The other vm (runnin vyos 1.1.3) has two network interfaces:

  1. connected to internal network (the same as machine above)
  2. another internal network

The problem is with routing, I cannot configure second vm to have internet provided by first vm. Below are the configs. I cannot change addresses.

gateway config:

interfaces {
    ethernet eth0 {
        address dhcp
        duplex auto
        hw-id 08:00:27:0c:9e:2f
        smp_affinity auto
        speed auto
    }
    ethernet eth1 {
        address 10.24.161.254/24
        duplex auto
        hw-id 08:00:27:6c:3f:e3
        smp_affinity auto
        speed auto
    }
    loopback lo {
    }
}
nat {
    source {
        rule 10 {
            outbound-interface eth0
            source {
                address 10.24.161.0/24
            }
            translation {
                address masquerade
            }
        }
    }
}
protocols {
    static {
        interface-route 10.24.162.0/26 {
            next-hop-interface eth1 {
                distance 1
            }
        }
    }
}

The second VM:

interfaces {
    ethernet eth0 {
        address 10.24.162.1/26
        duplex auto
        hw-id 08:00:27:15:ab:d6
        smp_affinity auto
        speed auto
    }
    ethernet eth1 {
        duplex auto
        hw-id 08:00:27:38:4d:1a
        smp_affinity auto
        speed auto
    }
    ethernet eth2 {
        duplex auto
        hw-id 08:00:27:dc:14:3a
        smp_affinity auto
        speed auto
    }
    ethernet eth3 {
        duplex auto
        hw-id 08:00:27:5d:48:a7
        smp_affinity auto
        speed auto
    }
    loopback lo {
    }
}
protocols {
    static {
        interface-route 10.24.161.0/24 {
            next-hop-interface eth0 {
                distance 1
            }
        }
        route 0.0.0.0/0 {
            next-hop 10.24.161.254 {
                distance 1
            }
        }
    }
}

There is another strange thing:
with the configuration above I have following route in the OS:

0.0.0.0    0.0.0.0    0.0.0.0    eth0

I think there should be something like:

0.0.0.0   10.24.161.254   0.0.0.0    eth0

Deleting this route and adding (not vyos way) in system default route like this:

route add default gw 10.24.161.254

works and the second vm has internet access through the gateway.
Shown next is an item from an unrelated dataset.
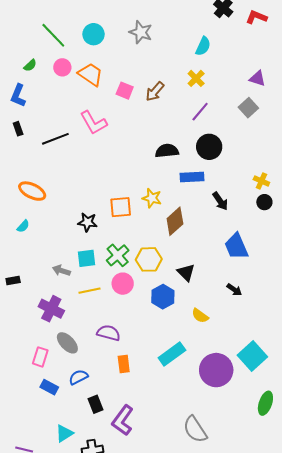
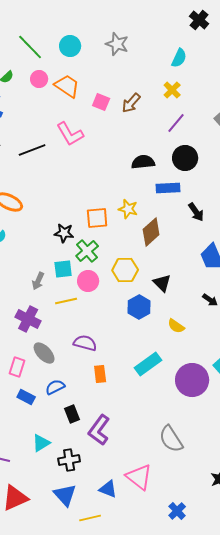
green cross: (118, 255) -> (87, 251), moved
gray arrow: (61, 270) -> (38, 281), turned -84
pink circle: (123, 284) -> (88, 281), moved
So what I am doing wrong? Or maybe there is some kind of bug in the software?

Thank You for every help and every tip.

Typo in netmask? 10.24.162.0/26 won’t include your desired gateway address of .254

Chris


Oh, and I just noticed typo in the 3rd octet too (should be 161 instead of 162…?)

Thank you for your reply. Unfortunately this is not a typo. Those two instances of vms should work in separate networks, and connectivy between them should be configured by proper routing, but as I’ve written I cannot set routing to achieve internet connection on the second vm.
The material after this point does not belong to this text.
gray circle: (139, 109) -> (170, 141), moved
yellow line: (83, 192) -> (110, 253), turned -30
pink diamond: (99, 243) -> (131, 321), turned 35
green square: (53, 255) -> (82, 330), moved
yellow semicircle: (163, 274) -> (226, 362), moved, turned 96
I assume you have only private IP on those VM and there’s another router externally that provide internet access with NAT.
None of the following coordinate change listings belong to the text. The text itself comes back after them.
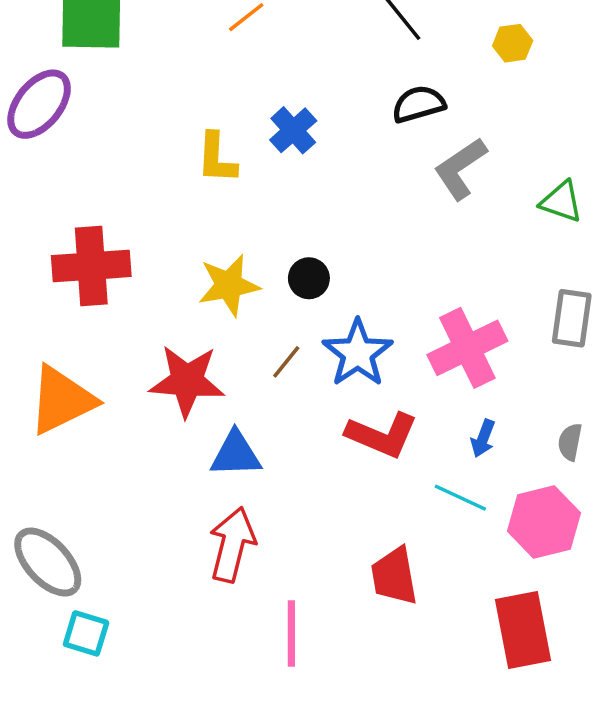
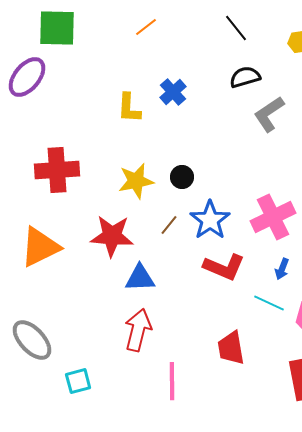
cyan square: (86, 633) -> (78, 381), moved, turned -32

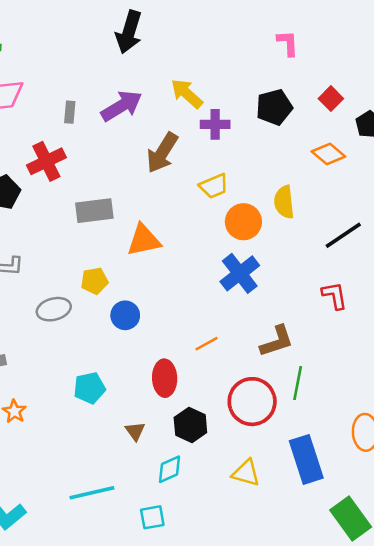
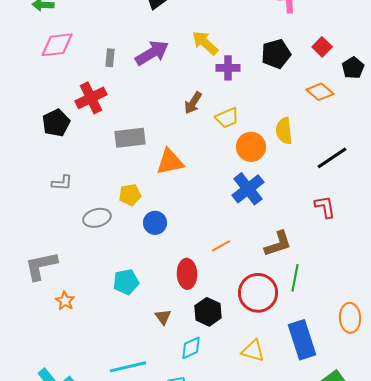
brown arrow: (162, 153) -> (193, 103), moved, size x0.7

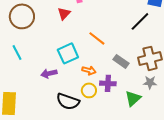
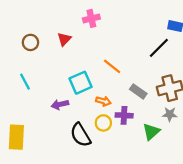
red triangle: (64, 13) -> (64, 39), moved
brown circle: (22, 16) -> (30, 42), size x0.6
black semicircle: (68, 101) -> (81, 135), turned 40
The problem is this external router is not aware of your VM and likely not configured to handle traffic from the private IP range used by this VM.

There’s 2 options

  • the one that will work in most cases is to NAT traffic from your internal VM with the IP address the VyOs box receive by DHCP on eth0

This can be achieved with a masquerade NAT I think.

  • The second is to add routes on the router that provide internet so it can communicate with your VMs AND to configure it to NAT traffic coming from your VMs
    This also require that you set a static IP address on the VyOs eth0 interface rather than DHCP since you will add a route to this IP on the internet router.
    (however from my point of view DHCP on a router interface is bad - except for PPPOE of coures)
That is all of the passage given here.